Lately, I live with this "day late, dollar short" disposition. I say disposition rather than attitude because it feels so much a part of me that it's difficult to change it. Can I really change my life by thinking positively? Do all busts lead to booms?
At my age (which didn't feel old to me a couple of years ago but feels ancient to me now) can I really get up, dust myself off and start over? I do not feel like I want to start over. I feel that I want to give up. Although, the prospect of "hope" glimmers before me. Ultimately I will give in to it and think maybe today, tomorrow, the future WILL be brighter. Maybe if I just give it all up and start fresh it will be like the springtime. My garden will begin to bloom and the once dry, dead ground will come alive with the sights, sounds, and smells of a May day. A day where daffodils and daisies smile at me and sing, "it's a clear day, rise and look around you...".
Yes, that spark is still in my heart but is it enough to light the fire and ignite the passion for life that I once enjoyed?
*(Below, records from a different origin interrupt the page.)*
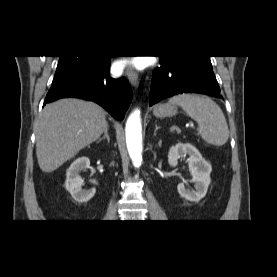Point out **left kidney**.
Here are the masks:
<instances>
[{
	"mask_svg": "<svg viewBox=\"0 0 277 277\" xmlns=\"http://www.w3.org/2000/svg\"><path fill=\"white\" fill-rule=\"evenodd\" d=\"M189 155L187 159L189 169L192 175L190 182L194 183L195 190L186 188L184 183H180L177 186L178 193L181 197L192 201L198 202L201 200L207 193L209 184L211 182L210 173L212 167L200 154V152L189 143H177L175 146H172L168 152V163L170 166H177L178 159L180 157Z\"/></svg>",
	"mask_w": 277,
	"mask_h": 277,
	"instance_id": "5707ae66",
	"label": "left kidney"
}]
</instances>
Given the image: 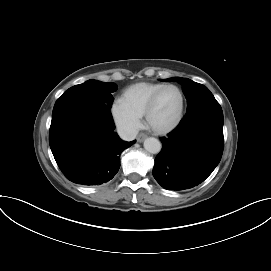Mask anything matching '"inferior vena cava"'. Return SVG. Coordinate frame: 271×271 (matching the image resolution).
Here are the masks:
<instances>
[{"mask_svg": "<svg viewBox=\"0 0 271 271\" xmlns=\"http://www.w3.org/2000/svg\"><path fill=\"white\" fill-rule=\"evenodd\" d=\"M118 134L122 140L132 141L136 138L138 131L133 128H119Z\"/></svg>", "mask_w": 271, "mask_h": 271, "instance_id": "obj_1", "label": "inferior vena cava"}]
</instances>
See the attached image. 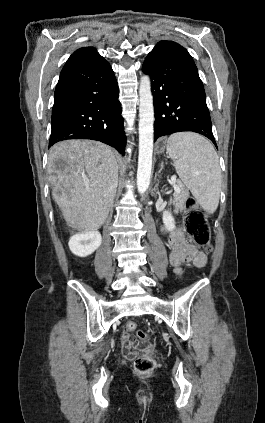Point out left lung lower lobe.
<instances>
[{"mask_svg": "<svg viewBox=\"0 0 265 423\" xmlns=\"http://www.w3.org/2000/svg\"><path fill=\"white\" fill-rule=\"evenodd\" d=\"M142 69L151 77L155 112L154 141L175 132L192 131L217 147L203 83L188 51L173 41H161Z\"/></svg>", "mask_w": 265, "mask_h": 423, "instance_id": "left-lung-lower-lobe-1", "label": "left lung lower lobe"}]
</instances>
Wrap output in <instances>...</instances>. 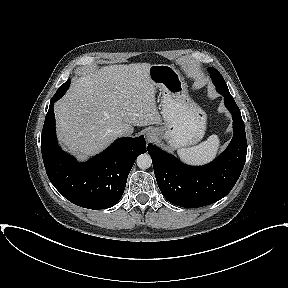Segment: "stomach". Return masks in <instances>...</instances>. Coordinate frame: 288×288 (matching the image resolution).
I'll list each match as a JSON object with an SVG mask.
<instances>
[{
    "label": "stomach",
    "mask_w": 288,
    "mask_h": 288,
    "mask_svg": "<svg viewBox=\"0 0 288 288\" xmlns=\"http://www.w3.org/2000/svg\"><path fill=\"white\" fill-rule=\"evenodd\" d=\"M156 90L162 94L163 126L152 128L158 139H165L172 149L198 143L206 130V113L189 96L187 84L171 65L154 64L148 71Z\"/></svg>",
    "instance_id": "1"
}]
</instances>
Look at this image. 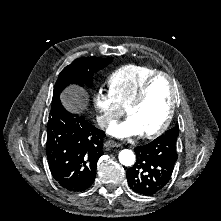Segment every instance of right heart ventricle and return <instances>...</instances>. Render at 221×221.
Wrapping results in <instances>:
<instances>
[{
    "mask_svg": "<svg viewBox=\"0 0 221 221\" xmlns=\"http://www.w3.org/2000/svg\"><path fill=\"white\" fill-rule=\"evenodd\" d=\"M158 69L141 64H127L115 69L107 77L109 91L120 105H126L135 95L142 83Z\"/></svg>",
    "mask_w": 221,
    "mask_h": 221,
    "instance_id": "right-heart-ventricle-1",
    "label": "right heart ventricle"
}]
</instances>
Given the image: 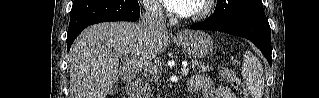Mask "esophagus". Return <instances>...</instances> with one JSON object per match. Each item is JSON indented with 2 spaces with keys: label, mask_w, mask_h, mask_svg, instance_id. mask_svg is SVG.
<instances>
[{
  "label": "esophagus",
  "mask_w": 319,
  "mask_h": 98,
  "mask_svg": "<svg viewBox=\"0 0 319 98\" xmlns=\"http://www.w3.org/2000/svg\"><path fill=\"white\" fill-rule=\"evenodd\" d=\"M181 36H182V34H181V33H178V34H177V37H181Z\"/></svg>",
  "instance_id": "esophagus-1"
}]
</instances>
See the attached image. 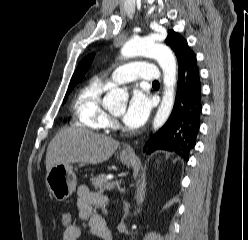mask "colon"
I'll return each instance as SVG.
<instances>
[{
  "label": "colon",
  "mask_w": 248,
  "mask_h": 240,
  "mask_svg": "<svg viewBox=\"0 0 248 240\" xmlns=\"http://www.w3.org/2000/svg\"><path fill=\"white\" fill-rule=\"evenodd\" d=\"M73 223V216L70 212L64 211L60 214V224L65 229Z\"/></svg>",
  "instance_id": "5ec220e1"
}]
</instances>
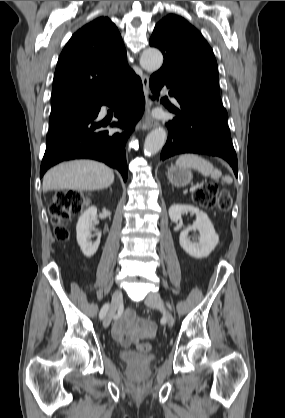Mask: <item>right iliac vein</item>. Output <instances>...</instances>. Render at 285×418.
<instances>
[{
  "instance_id": "63e3f726",
  "label": "right iliac vein",
  "mask_w": 285,
  "mask_h": 418,
  "mask_svg": "<svg viewBox=\"0 0 285 418\" xmlns=\"http://www.w3.org/2000/svg\"><path fill=\"white\" fill-rule=\"evenodd\" d=\"M122 302V291L121 290H116L114 291L113 295H112V300H111V306L103 320V326L104 328H108L114 315L115 312L117 310V308L119 307V305Z\"/></svg>"
}]
</instances>
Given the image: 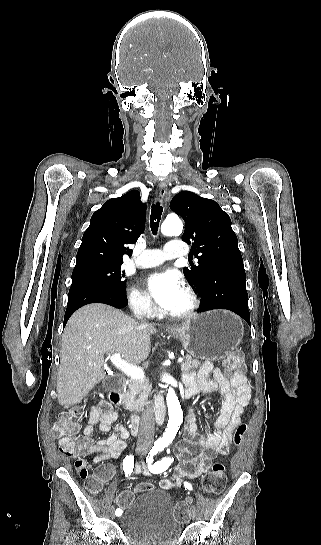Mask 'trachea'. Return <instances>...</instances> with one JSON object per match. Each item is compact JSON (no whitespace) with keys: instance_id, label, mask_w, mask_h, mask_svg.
<instances>
[{"instance_id":"3493384b","label":"trachea","mask_w":321,"mask_h":545,"mask_svg":"<svg viewBox=\"0 0 321 545\" xmlns=\"http://www.w3.org/2000/svg\"><path fill=\"white\" fill-rule=\"evenodd\" d=\"M162 212H163V207L160 202H156L152 204L151 215H150V228L152 230L153 235L157 234Z\"/></svg>"}]
</instances>
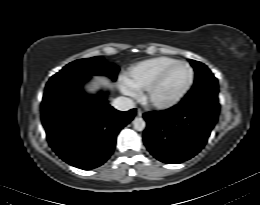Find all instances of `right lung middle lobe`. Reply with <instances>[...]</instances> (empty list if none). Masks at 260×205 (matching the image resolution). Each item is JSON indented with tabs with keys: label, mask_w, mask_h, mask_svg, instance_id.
<instances>
[{
	"label": "right lung middle lobe",
	"mask_w": 260,
	"mask_h": 205,
	"mask_svg": "<svg viewBox=\"0 0 260 205\" xmlns=\"http://www.w3.org/2000/svg\"><path fill=\"white\" fill-rule=\"evenodd\" d=\"M119 68L115 65L106 63L100 56L79 59L66 65L61 71L56 73L53 77L58 78L63 75H79V76H92V75H106L112 80L117 77Z\"/></svg>",
	"instance_id": "right-lung-middle-lobe-1"
}]
</instances>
There was a time when I sang in the morning in spite of the hardships, when the poetry filled missives I wrote filled me up, and the darkest hour burst forth with a miracle sunrise. But now...now it seems the chill of winter hangs ominously over me. Death has become more a reality in life than in death itself. I live most days in pain, not physically, but emotionally and I feel the sharp bite of bitterness tear into my heart. Some days it feels like it would be easier to let myself be overcome and torn to shreds rather than turn and face my attacker. The warrior that once lived within me and wielded a sword is weary. I have grown discouraged. My prayers have been reduced to weeping and the repetitious mumbling of the name Jesus.